As an M.D./Ph.D. candidate, Greg completed his doctoral coursework in the Jacoby Lab, studying issues related to pulmonary function and bioimaging. In his clinical program, Greg explored specialties ranging from thoracic surgery and bone marrow transplant to two rotations in pulmonary pathology at OHSU and the University of Colorado at Denver. He says, “Pathology is also in an exciting phase of transformative adoption of powerful new technologies such as next genetic sequencing and digital pathology.”
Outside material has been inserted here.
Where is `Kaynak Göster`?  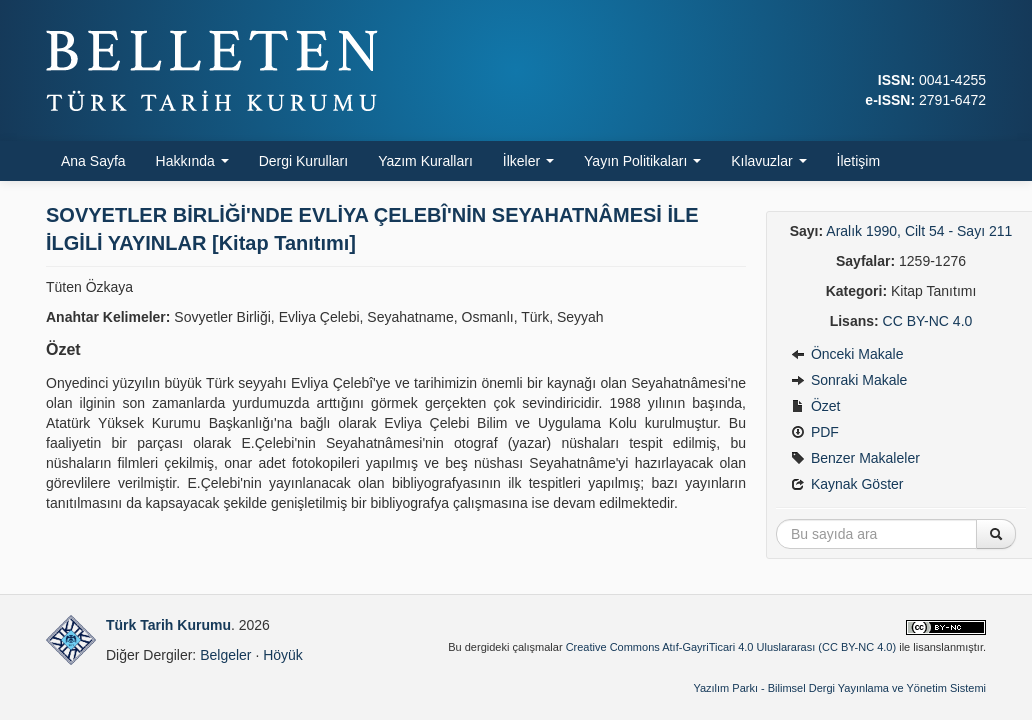 Kaynak Göster is located at coordinates (847, 484).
Greg would like to pursue a fellowship in surgical/pulmonary pathology or molecular genetics after residency. This future physician-scientist is positioned to continue OHSU’s collaborative and pioneering spirit no matter where his path may lead.
Abbie Tirrell, 34
Coloradan Abbie Tirrell wasn’t afraid of letting medical school interfere with her life plans. “Don’t put off other things you want in your life. I got married during medical school. I had a baby during medical school. You shouldn’t put off what you want to do. You can have your life, too; you just have to figure out how to balance it all. When I was considering this, I thought to myself, ‘You’ll be 35 someday no matter what. You might as well be 35 and be a doctor.’”
She had an unusual path to medicine. After earning a degree in international studies and business at the University of Oregon, Abbie spent more than five years working with immigrant and refugee communities in Seattle and with Operation Smile coordinating international medical trips and programs. It was her experience with Operation Smile that led her to pursue a joint M.D. and Master of Public Health at OHSU.
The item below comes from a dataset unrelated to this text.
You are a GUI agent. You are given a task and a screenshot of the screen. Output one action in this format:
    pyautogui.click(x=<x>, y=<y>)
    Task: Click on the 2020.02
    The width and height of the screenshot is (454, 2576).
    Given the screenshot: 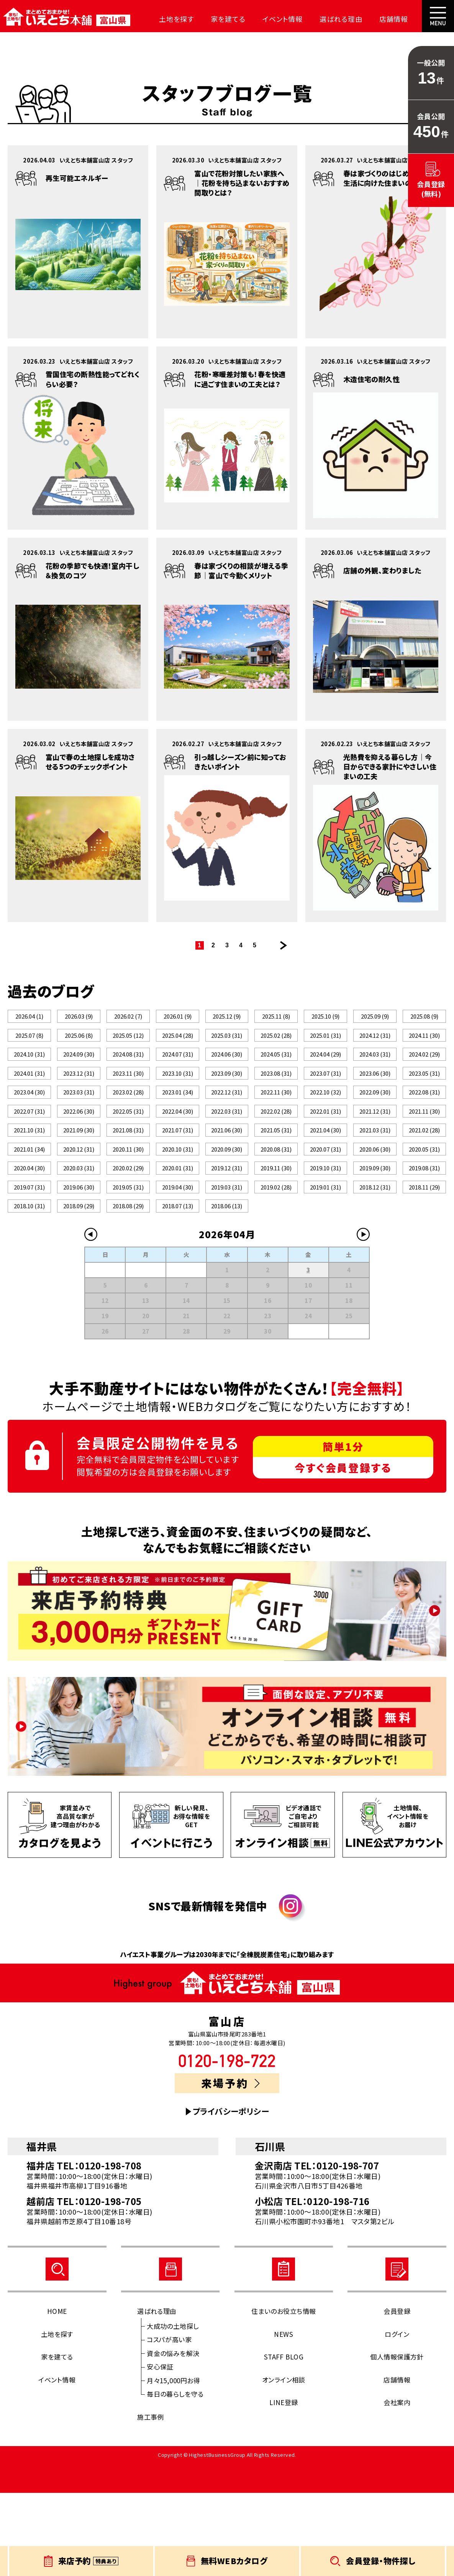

Abbie has found her passion in anesthesiology, a specialty that will provide her with lifelong opportunities to continue pursing international work. She said, “I liked the general work of anesthesiology, always working in different locations, meeting lots of different patients and participating in different kinds of surgeries. I also feel I’m good at quickly building rapport and trust with patients.”
Ethan Beckley, 33
California native Ethan Beckley, Ph.D. ‘09, bucked his family’s tradition of orange farming to focus on a different kind of cultivation: improving human health through biomedical research. At the advice of faculty and advisors at California State University at Chico, Ethan put his undergraduate degree in psychology to good use by pursuing a doctoral program in behavioral neuroscience, a decision that brought him to the OHSU School of Medicine. But as much as he enjoyed the culture of research, throughout his doctoral program, Ethan never lost his desire to marry his passion for research with direct patient care.
Two years after finishing his Ph.D., Ethan returned to OHSU and entered the M.D. program in 2011 to focus on psychiatry. He hopes to find his perfect match at an academic medical center where he can “structure his time in both the research and patient care worlds.” His interests lay in the fields of child and adolescent psychiatry, addiction medicine and women’s health psychiatry, which encompasses everything from studying ways to reduce teen suicide rates to developing treatment protocols for female veterans with post-traumatic stress disorder.
- OHSU ranks fifth in the nation for excellence in both primary care and family medicine education (Source: U.S. News & World Report).
- One-third of all licensed physicians in Oregon completed all or part of their training at OHSU.
- Forty-six percent of OHSU School of Medicine M.D. graduates end up practicing in Oregon.
- Oregon is 10th in the nation for in-state retention of new physicians, with 53 percent of active physicians who completed residency at OHSU choosing to continue their practice in Oregon (Source: Association of American Medical Colleges).